Real-world economics in action
After exploring more broad themes in finance and the global economy, we head back to Phnom Penh, which sits at the center of banking and microfinance in Cambodia, and shift focus to community-based economies. The group meets with representatives from institutional lenders and microfinance institutions (MFIs) and begins to explore the challenges of implementing loans at the community level. In classrooms, we’ll investigate different lending models and how loans, savings, and insurance products serve different needs in different communities.
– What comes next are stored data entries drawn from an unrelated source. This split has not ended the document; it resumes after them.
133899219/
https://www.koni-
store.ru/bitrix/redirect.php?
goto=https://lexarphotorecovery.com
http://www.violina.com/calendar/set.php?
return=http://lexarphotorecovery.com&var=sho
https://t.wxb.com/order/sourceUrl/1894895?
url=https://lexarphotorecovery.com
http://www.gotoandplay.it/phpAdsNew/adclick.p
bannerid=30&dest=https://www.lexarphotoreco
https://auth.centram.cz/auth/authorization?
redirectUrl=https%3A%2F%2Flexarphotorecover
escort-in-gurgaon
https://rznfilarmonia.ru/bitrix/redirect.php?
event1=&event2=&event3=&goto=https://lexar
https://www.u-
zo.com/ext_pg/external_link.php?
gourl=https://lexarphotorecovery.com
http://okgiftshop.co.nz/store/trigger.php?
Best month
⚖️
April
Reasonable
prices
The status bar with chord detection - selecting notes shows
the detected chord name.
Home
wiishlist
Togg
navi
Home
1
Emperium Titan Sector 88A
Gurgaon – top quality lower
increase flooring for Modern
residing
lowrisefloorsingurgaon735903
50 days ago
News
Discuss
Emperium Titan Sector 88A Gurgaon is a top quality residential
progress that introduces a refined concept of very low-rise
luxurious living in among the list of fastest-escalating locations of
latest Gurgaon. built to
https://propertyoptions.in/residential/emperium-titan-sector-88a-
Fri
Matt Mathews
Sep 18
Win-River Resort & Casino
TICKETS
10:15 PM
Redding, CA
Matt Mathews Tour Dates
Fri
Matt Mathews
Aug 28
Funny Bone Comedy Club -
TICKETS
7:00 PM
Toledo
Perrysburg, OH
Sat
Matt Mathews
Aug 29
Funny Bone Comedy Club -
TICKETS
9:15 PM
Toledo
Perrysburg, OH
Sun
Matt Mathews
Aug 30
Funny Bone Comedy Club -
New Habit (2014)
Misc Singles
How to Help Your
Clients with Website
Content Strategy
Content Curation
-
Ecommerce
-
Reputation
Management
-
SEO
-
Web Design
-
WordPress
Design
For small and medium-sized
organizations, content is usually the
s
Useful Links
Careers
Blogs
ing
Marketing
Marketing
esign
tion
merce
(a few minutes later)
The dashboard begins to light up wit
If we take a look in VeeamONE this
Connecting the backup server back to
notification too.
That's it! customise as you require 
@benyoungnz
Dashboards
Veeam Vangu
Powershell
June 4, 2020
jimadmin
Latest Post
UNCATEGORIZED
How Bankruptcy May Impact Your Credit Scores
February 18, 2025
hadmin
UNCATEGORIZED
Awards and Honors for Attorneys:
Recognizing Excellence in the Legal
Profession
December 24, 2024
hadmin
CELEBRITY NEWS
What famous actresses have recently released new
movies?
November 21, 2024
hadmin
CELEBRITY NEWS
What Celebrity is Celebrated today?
Then, we’ll leave Phnom Penh and see how that theory is applied in real word settings.
Now we head east to the wild mountain province of Mondulkiri, home of the ethnic minority Bunong people. This is one of the last remaining wilderness areas in all of Southeast Asia and herds of wild elephants roam its grassy landscapes. That said, they too are threatened by a shrinking habitat, as we will soon come to discover on a service assignment with the Elephant Valley Project. The Project is working to create a protected forest area for elephants, as well as the Bunong, and ensure their long-term future survival.
Making an impact
Now we know the stories of the people behind microfinance organizations. We read case studies and visit branch headquarters to understand the dynamics of funding, managing, and accountability of such programs. As part of our course objectives, we also aim to measure the social and economic impact of microfinance assistance, particularly group agricultural loans and small business loans to women, and do so by visiting with community stakeholders at the local level.
Temples and ruins
After spending three weeks crisscrossing Cambodia, we finally journey to the mystical Angkor Wat. Standing inside this temple city, the largest religious monument in the world, we feel the entire beauty of Cambodia and the strength and tenacity of its people. Next, we travel to the French-Indochinese town of Siem Reap and spend several days among famous ruins and temples. Another highlight is the opportunity to volunteer at a school and outreach program organized by the Venerable Somnieng Houern, an influential monk who is personally committed to reversing the effects of extreme poverty one child-at-a-time.
Our final days are spent reflecting on the lessons learned and the people we’ve met. People whose stories have shaped our understanding of global economics as well as Cambodia. Our last stop on the journey is the undeveloped island of Koh Rong. Just offshore from the beaches of Sihanoukville in Southern Cambodia, Koh Rong is home to miles of empty white sand beaches, tiny fishing villages, legendary seafood and a traditional Khmer island culture that’s still vibrant. We head back to Phnom Pehn to bid farewell to our new Cambodian friends and fly home with greater awareness and appreciation for our world and the people with whom we share it.